Dans la mesure où les jeunes nés de parents immigrés connaissent une rupture entre la vie intra-familiale et la vie extra-familiale, ils apprennent la vie sociale principalement en dehors du foyer. Le quartier devient pour eux le lieu d’apprentissage principal, comme ce fut le cas pour d’autres générations dont les parents étaient absents en raison de leur travail. L’absence de travail conduit à l’oisiveté de beaucoup de leurs aînés et de leurs propres pères. Le temps passé dans l’entreprise ne peut trouver d’équivalent : il n’y aura jamais de structures de remplacement pour offrir des occupations à défaut de travail.

 

Le train de vie de certains jeunes adultes peut devenir pour certains adolescents un exemple de réussite, quels qu’en soient les moyens.
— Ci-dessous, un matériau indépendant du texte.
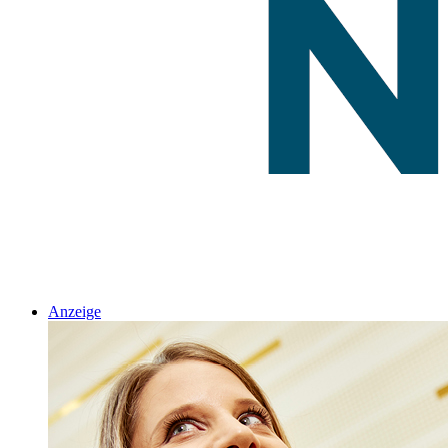
Anzeige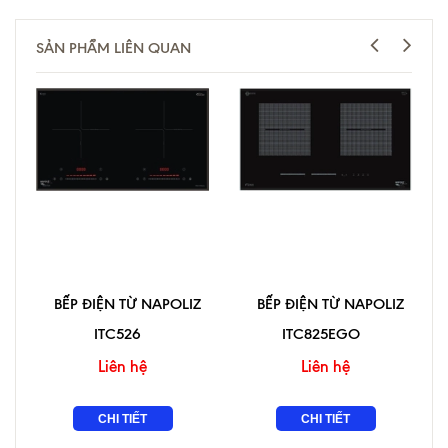
SẢN PHẨM LIÊN QUAN
BẾP ĐIỆN TỪ NAPOLIZ
BẾP ĐIỆN TỪ NAPOLIZ
ITC526
ITC825EGO
Liên hệ
Liên hệ
CHI TIẾT
CHI TIẾT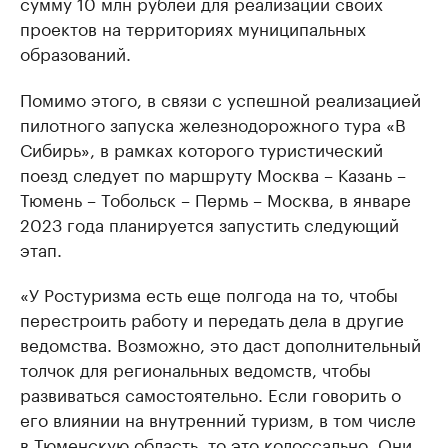
сумму 10 млн рублей для реализации своих
проектов на территориях муниципальных
образований.
Помимо этого, в связи с успешной реализацией
пилотного запуска железнодорожного тура «В
Сибирь», в рамках которого туристический
поезд следует по маршруту Москва – Казань –
Тюмень – Тобольск – Пермь – Москва, в январе
2023 года планируется запустить следующий
этап.
«У Ростуризма есть еще полгода на то, чтобы
перестроить работу и передать дела в другие
ведомства. Возможно, это даст дополнительный
толчок для региональных ведомств, чтобы
развиваться самостоятельно. Если говорить о
его влиянии на внутренний туризм, в том числе
в Тюменскую область, то это колоссально. Они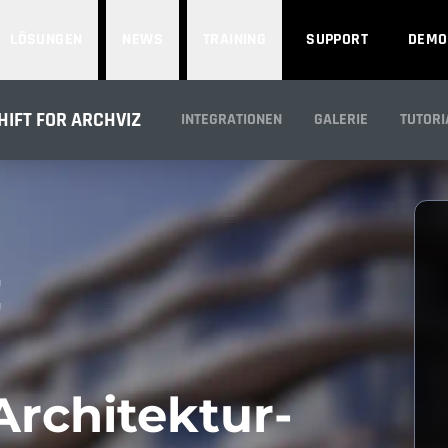
LÖSUNGEN
NEWS
TRAINING
SUPPORT
DEMO
HIFT FOR ARCHVIZ
INTEGRATIONEN
GALERIE
TUTORI
Architektur-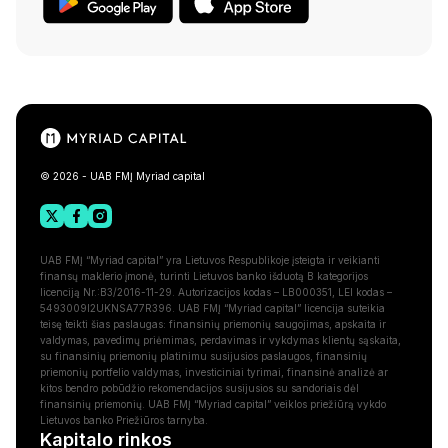
© 2026 - UAB FMĮ Myriad capital
UAB FMĮ “Myriad capital” yra Lietuvos Respublikoje įsteigta ir veikianti
finansų maklerio įmonė, turinti Lietuvos banko išduotą B kategorijos
licenciją Nr.:B3/2016-11-29. Autorizacijos kodas – LB000351, LEI kodas –
5493009I2UKNSA77R396. UAB FMĮ “Myriad capital” licencija suteikia
teisę teikti šias paslaugas: finansinių priemonių saugojimas, apskaita ir
valdymas, pavedimų priėmimas, perdavimas ir vykdymas klientų sąskaita,
su finansinių priemonių platinimu susijusios paslaugos, finansinių
priemonių portfelio valdymas, investiciniai tyrimai, finansinė analizė ar
kitos bendro pobūdžio rekomendacijos susijusios su sandoriais dėl
finansinių priemonių. UAB FMĮ “Myriad capital” veiklos priežiūrą vykdo
Lietuvos banko Priežiūros tarnyba.
Kapitalo rinkos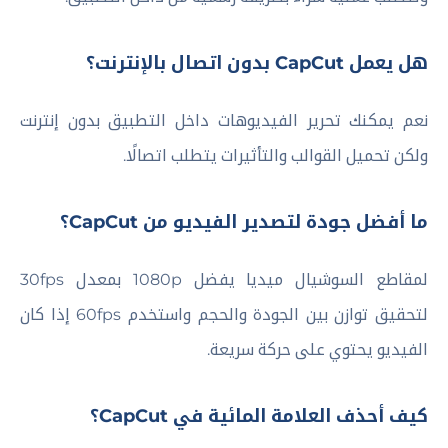
هل يعمل CapCut بدون اتصال بالإنترنت؟
نعم يمكنك تحرير الفيديوهات داخل التطبيق بدون إنترنت
ولكن تحميل القوالب والتأثيرات يتطلب اتصالًا.
ما أفضل جودة لتصدير الفيديو من CapCut؟
لمقاطع السوشيال ميديا يفضل 1080p بمعدل 30fps
لتحقيق توازن بين الجودة والحجم واستخدم 60fps إذا كان
الفيديو يحتوي على حركة سريعة.
كيف أحذف العلامة المائية في CapCut؟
La relative impunité des moyens illégaux qui assurent ces réussites peut donner l’idée aux plus jeunes que toute la société fonctionne ainsi : combine, débrouillardise, trafic… La dénonciation médiatisée de la corruption dans les sphères économiques et politiques ne peut qu’accréditer cette représentation de la société.

 

Le sentiment d’être exclus du système social basé sur la réussite scolaire et professionnelle est compensé par le sentiment de pouvoir réussir autrement. Mais la «galère » est devenue un mode de vie qui ne réussit qu’à quelques-uns. La grande majorité des jeunes des banlieues espèrent s’en sortir, mais ils n’ont pas les codes sociaux qui leur permettent de comprendre comment.

thème

Culture

sources

 

 

JEUDY, H.P.

plusieurs ouvrages sur la fête et la musique

Des produits culturels visent précisément les adolescents avec les équipements appropriés.

 

Les produits musicaux, depuis quelques décennies, ont trouvé là une clientèle. Hier transistor pour les émissions radiophoniques, aujourd’hui walkman pour les CD-ROM, télévision pour certaines chaînes ou feuilletons, permettent aux jeunes de s’isoler du reste de la famille sans être seuls mais au contraire de s’agréger à une «tribu » caractérisée par des goûts et des comportements identiques.

 

Les concerts sont l’occasion de visibiliser ces proximités et de renforcer les liens entre chacun et les modèles qui les attirent. Les uns sont attirés par le style amical (genre Goldman) ou violent (hier le rock de Halliday, aujourd’hui tendance Métal). Ce sont des moments de communion intenses particulièrement bien adaptés aux désirs de cet âge.

 

Dans l’entre-deux guerres c’étaient les stratèges idéologiques qui avaient su tirer profit, pour le meilleur et pour le pire, des tendances adolescentes avec de grand rassemblement politiques ou religieux, autour de leader charismatique, séducteur des foules. Depuis quarante ans ce sont les stratèges économiques qui ont pris le relais et depuis vingt ans reviennent les rassemblements à but idéologique, qu’il soit religieux ou humanitaire.

 

L’intensité du moment vécu est pour les jeunes le but recherché et pour les organisateurs le moyen de faire passer des messages : de consommation (produits dérivés…), d’engagement pour des causes (Resto du cœur, lutte antiraciste, attachement au Pape…).

 

C’est ainsi que le souvenir de tels événements est entretenu par les traces qu’ils laissent : disques, tee-shirts, pétitions, adhésions, vidéo… La démarche marketing se poursuivra à partir de ces éléments pour maintenir le contact, jusqu’au prochain événement. Il conviendra dès lors aux organisateurs d’attirer une nouvelle génération sans perdre ceux qui ont vieilli.